> **HOW TO COMPLETE THIS TASK**
Find every line in the records that holds the string "Stripe". Copy each one.

> **PROVIDED INFORMATION**
-*-

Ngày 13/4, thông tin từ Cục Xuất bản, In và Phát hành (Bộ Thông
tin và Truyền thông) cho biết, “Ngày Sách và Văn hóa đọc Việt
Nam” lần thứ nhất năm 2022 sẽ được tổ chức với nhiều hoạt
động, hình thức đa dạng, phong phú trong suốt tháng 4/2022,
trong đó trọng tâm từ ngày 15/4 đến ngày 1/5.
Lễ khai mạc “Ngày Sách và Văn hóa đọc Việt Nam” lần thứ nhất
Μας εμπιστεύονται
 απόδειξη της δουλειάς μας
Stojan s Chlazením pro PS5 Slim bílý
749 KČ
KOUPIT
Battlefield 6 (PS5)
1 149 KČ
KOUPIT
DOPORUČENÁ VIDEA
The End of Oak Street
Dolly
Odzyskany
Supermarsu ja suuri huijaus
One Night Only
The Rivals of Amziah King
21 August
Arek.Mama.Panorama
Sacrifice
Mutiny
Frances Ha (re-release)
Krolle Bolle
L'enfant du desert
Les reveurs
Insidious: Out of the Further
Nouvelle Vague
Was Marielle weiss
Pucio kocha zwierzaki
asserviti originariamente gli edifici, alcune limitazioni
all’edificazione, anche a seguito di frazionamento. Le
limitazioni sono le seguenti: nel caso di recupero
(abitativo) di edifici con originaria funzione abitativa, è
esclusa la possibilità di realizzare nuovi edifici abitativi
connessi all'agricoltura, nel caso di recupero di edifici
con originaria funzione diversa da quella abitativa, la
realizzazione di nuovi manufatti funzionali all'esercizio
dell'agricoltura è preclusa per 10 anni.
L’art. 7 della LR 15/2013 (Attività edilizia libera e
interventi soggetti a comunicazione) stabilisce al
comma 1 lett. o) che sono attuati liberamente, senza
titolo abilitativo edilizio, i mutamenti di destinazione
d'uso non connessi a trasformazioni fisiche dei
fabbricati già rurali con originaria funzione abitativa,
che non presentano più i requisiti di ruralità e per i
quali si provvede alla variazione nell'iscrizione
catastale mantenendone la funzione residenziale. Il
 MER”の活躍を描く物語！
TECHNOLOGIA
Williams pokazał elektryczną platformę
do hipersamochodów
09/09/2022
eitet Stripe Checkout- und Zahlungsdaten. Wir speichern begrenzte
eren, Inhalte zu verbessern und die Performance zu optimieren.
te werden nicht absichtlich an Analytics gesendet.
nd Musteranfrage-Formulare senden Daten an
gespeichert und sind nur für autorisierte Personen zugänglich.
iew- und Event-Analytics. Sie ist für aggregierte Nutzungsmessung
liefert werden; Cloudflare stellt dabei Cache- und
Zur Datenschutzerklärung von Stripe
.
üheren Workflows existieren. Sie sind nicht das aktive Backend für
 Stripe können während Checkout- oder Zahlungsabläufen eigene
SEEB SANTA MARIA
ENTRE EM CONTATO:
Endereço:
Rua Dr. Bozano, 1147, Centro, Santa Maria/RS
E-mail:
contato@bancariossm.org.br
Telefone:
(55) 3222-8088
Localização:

-*-

> **SOLUTION TO THIS EXERCISE**
eitet Stripe Checkout- und Zahlungsdaten. Wir speichern begrenzte
Zur Datenschutzerklärung von Stripe
 Stripe können während Checkout- oder Zahlungsabläufen eigene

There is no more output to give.